In 1963, Tijerina founded La Alianza Federal de Mercedes, a grass-roots organization, to reclaim Spanish and Mexican land grants held by Mexicans and Indians in the Southwest before the United States- Mexican War. The Treaty of Guadalupe Hidalgo, signed after Mexico was defeated, guaranteed that Mexican citizens could keep their land grants.
The Alianza argued that the U.S. government stole millions of acres of land from Hispanics.
Tijerina recently made a rare public appearance at the New Mexico Statehouse in Santa Fe at an event honoring the 164th anniversary of the signing of the Treaty of Guadalupe Hidalgo.
In New Mexico, Tijerina is perhaps best known for leading an armed raid on June 5, 1967, at the Rio Arriba County Courthouse in Tierra Amarilla. A state police officer and a jailer were wounded.
Tijerina said he has been invited to Tierra Amarilla this summer for a ceremony commemorating the 45th anniversary of the courthouse raid.

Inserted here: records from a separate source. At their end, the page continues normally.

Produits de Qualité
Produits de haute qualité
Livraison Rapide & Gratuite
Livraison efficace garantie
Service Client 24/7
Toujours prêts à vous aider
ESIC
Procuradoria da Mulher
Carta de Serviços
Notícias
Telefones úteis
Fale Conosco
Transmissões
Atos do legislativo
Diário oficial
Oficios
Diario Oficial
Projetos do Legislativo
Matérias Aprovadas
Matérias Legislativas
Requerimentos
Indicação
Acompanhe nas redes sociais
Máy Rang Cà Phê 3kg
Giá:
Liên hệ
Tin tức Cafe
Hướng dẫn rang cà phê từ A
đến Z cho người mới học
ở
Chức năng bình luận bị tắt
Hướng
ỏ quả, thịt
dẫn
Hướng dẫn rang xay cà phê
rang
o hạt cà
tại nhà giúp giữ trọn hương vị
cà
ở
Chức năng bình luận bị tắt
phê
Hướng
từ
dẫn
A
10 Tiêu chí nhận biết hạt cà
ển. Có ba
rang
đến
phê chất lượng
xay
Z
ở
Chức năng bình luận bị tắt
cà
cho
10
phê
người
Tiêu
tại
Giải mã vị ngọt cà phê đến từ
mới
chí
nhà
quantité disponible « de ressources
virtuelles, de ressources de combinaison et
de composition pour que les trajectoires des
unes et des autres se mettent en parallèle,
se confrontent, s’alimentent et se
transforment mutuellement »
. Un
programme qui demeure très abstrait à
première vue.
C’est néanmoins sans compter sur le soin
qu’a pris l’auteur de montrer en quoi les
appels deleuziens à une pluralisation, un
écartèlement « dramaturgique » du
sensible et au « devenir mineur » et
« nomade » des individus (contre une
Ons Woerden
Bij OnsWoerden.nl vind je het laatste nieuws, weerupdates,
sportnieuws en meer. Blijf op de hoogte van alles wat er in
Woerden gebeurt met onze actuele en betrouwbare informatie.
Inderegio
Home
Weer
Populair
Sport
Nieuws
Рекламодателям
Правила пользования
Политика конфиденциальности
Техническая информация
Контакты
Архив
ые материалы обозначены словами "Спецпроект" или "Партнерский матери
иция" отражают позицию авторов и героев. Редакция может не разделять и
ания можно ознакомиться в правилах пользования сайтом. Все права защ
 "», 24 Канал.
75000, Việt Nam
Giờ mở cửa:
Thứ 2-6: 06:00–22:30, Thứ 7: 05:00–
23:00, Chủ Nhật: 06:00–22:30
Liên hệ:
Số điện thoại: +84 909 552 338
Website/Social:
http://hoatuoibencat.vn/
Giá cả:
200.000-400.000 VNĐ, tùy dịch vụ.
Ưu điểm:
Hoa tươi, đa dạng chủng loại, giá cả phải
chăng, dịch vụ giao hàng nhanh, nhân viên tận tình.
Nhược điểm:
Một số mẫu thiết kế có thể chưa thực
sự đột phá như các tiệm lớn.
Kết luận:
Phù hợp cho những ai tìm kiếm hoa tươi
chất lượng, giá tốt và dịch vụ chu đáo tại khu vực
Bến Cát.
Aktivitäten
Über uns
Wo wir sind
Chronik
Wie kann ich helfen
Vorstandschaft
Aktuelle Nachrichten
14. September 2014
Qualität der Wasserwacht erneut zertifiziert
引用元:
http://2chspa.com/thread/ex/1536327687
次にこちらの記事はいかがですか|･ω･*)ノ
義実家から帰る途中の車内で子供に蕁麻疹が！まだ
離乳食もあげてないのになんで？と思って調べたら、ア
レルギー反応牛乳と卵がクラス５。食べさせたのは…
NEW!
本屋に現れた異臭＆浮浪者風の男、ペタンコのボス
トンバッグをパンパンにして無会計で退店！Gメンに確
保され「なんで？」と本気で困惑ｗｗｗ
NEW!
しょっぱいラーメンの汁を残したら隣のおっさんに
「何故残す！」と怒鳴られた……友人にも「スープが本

A lawyer once affiliated with La Alianza is organizing the event.
Eulogio Salazar, the wounded jailer, was slain in 1968 just days before he was scheduled to testify whether it was Tijerina who shot him.
Tijerina has argued for years that the slaying was a politically motivated hit designed to taint him and the Alianza.
Tijerina still asks: "How could I kill him, my friend who fed my children while I suffered hunger?"
José Angel Gutiérrez, a Dallas-area lawyer and co-founder of La Raza Unida Party in Texas, translated Tijerina's memoir, a manuscript first written in Spanish, and published by Arte Public Press in Houston as "They Called Me King Tiger."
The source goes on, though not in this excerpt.